* **EXERCISE OBJECTIVE**:
Copy, from the entries below, each line where the word "أندرو" can be found.

* **THE INPUT**:
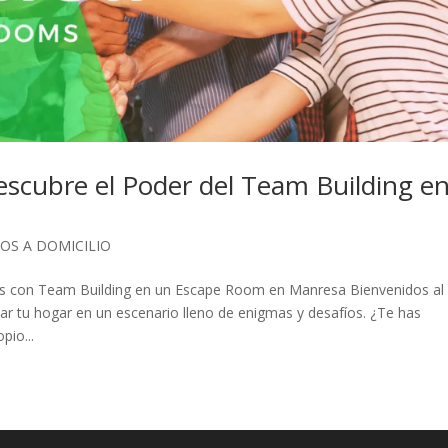
escubre el Poder del Team Building e
GOS A DOMICILIO
s con Team Building en un Escape Room en Manresa Bienvenidos al
r tu hogar en un escenario lleno de enigmas y desafíos. ¿Te has
pio...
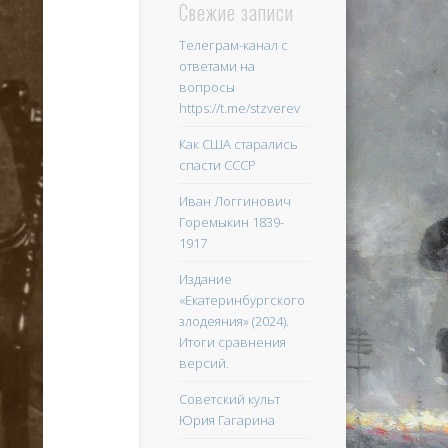
Свежие записи
Телеграм-канал с
ответами на
вопросы
https://t.me/stzverev
Как США старались
спасти СССР
Иван Логгинович
Горемыкин 1839-
1917
Издание
«Екатеринбургского
злодеяния» (2024).
Итоги сравнения
версий.
Советский культ
Юрия Гагарина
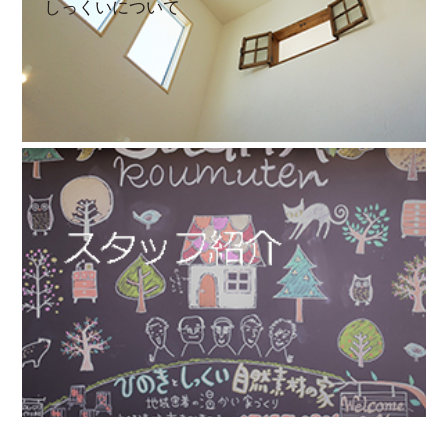
しっくいについて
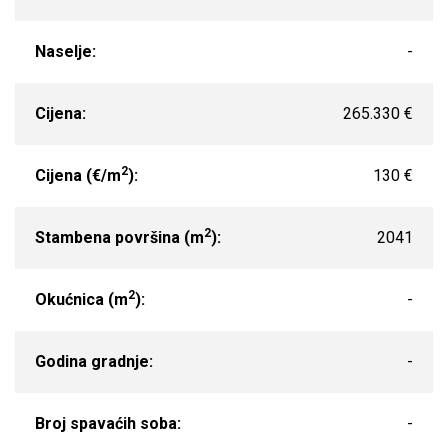
Naselje:
-
Cijena:
265.330 €
2
Cijena (€/m
):
130 €
2
Stambena površina (m
):
2041
2
Okućnica (m
):
-
Godina gradnje:
-
Broj spavaćih soba:
-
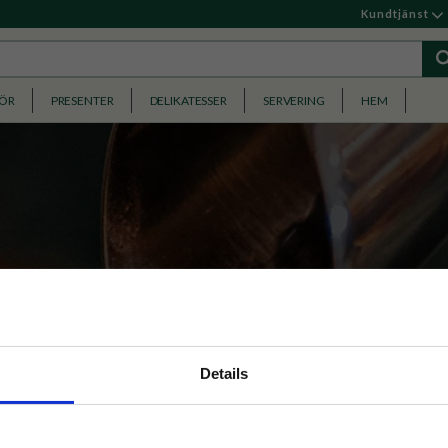
Kundtjänst
HÖR
PRESENTER
DELIKATESSER
SERVERING
HEM
Esspressobönor
nyhetsbrev
Details
obönor av Arabica och Robusta, varsamt rostade för fyllig
p på nätet och ta del av
för espressomaskiner och att njutas som en intensiv, aroma
kaffe.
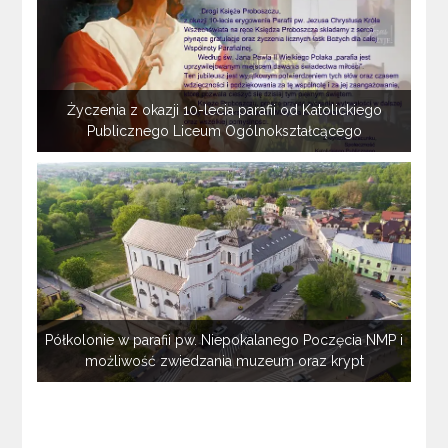
Życzenia z okazji 10-lecia parafii od Katolickiego
Publicznego Liceum Ogólnokształcącego
Półkolonie w parafii pw. Niepokalanego Poczęcia NMP i
możliwość zwiedzania muzeum oraz krypt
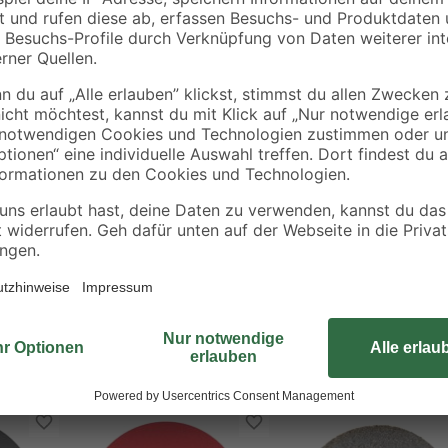
lusive
54 x 54 cm
G60 - 180 10-teilig
14
,
10
,
99
99
€
€
Der Schleifteller aus dem Hause Bo
geeignet. Mit dem weichen Schleift
Bearbeitung von Ecken und Kanten 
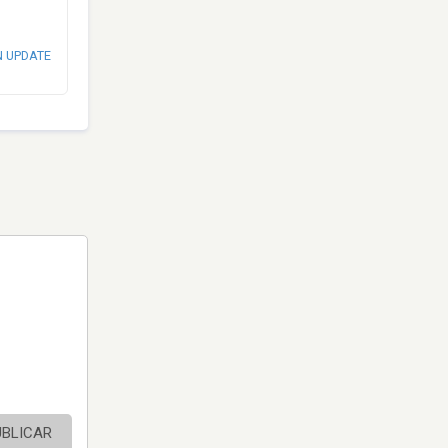
N UPDATE
UBLICAR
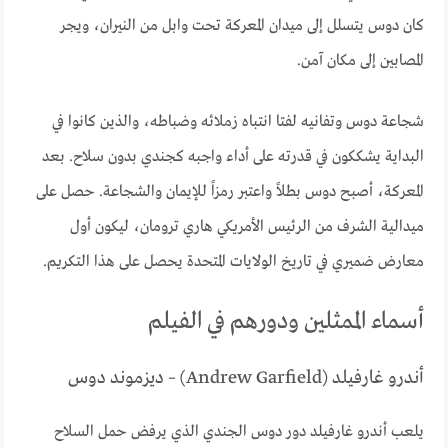
كان دوس يتسلل إلى ميدان المعركة تحت وابل من النيران، ويجر
المصابين إلى مكان آمن.
شجاعة دوس وتفانيه لفتا انتباه زملائه وضباطه، والذين كانوا في
البداية يشككون في قدرته على أداء واجبه كجندي بدون سلاح. بعد
المعركة، أصبح دوس بطلاً واعتبر رمزاً للإيمان والشجاعة. حصل على
ميدالية الشرف من الرئيس الأمريكي هاري ترومان، ليكون أول
معارض ضميري في تاريخ الولايات المتحدة يحصل على هذا التكريم.
أسماء الممثلين ودورهم في الفيلم
أندرو غارفيلد (Andrew Garfield) – ديزموند دوس
يلعب أندرو غارفيلد دور دوس الجندي الذي يرفض حمل السلاح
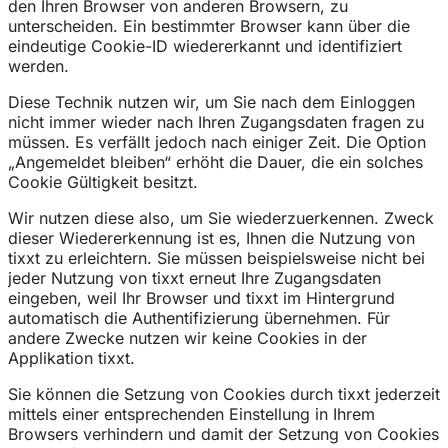
den Ihren Browser von anderen Browsern, zu
unterscheiden. Ein bestimmter Browser kann über die
eindeutige Cookie-ID wiedererkannt und identifiziert
werden.
Diese Technik nutzen wir, um Sie nach dem Einloggen
nicht immer wieder nach Ihren Zugangsdaten fragen zu
müssen. Es verfällt jedoch nach einiger Zeit. Die Option
„Angemeldet bleiben“ erhöht die Dauer, die ein solches
Cookie Gültigkeit besitzt.
Wir nutzen diese also, um Sie wiederzuerkennen. Zweck
dieser Wiedererkennung ist es, Ihnen die Nutzung von
tixxt zu erleichtern. Sie müssen beispielsweise nicht bei
jeder Nutzung von tixxt erneut Ihre Zugangsdaten
eingeben, weil Ihr Browser und tixxt im Hintergrund
automatisch die Authentifizierung übernehmen. Für
andere Zwecke nutzen wir keine Cookies in der
Applikation tixxt.
Sie können die Setzung von Cookies durch tixxt jederzeit
mittels einer entsprechenden Einstellung in Ihrem
Browsers verhindern und damit der Setzung von Cookies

* **TASK OUTPUT**:
أندرو غارفيلد (Andrew Garfield) – ديزموند دوس
يلعب أندرو غارفيلد دور دوس الجندي الذي يرفض حمل السلاح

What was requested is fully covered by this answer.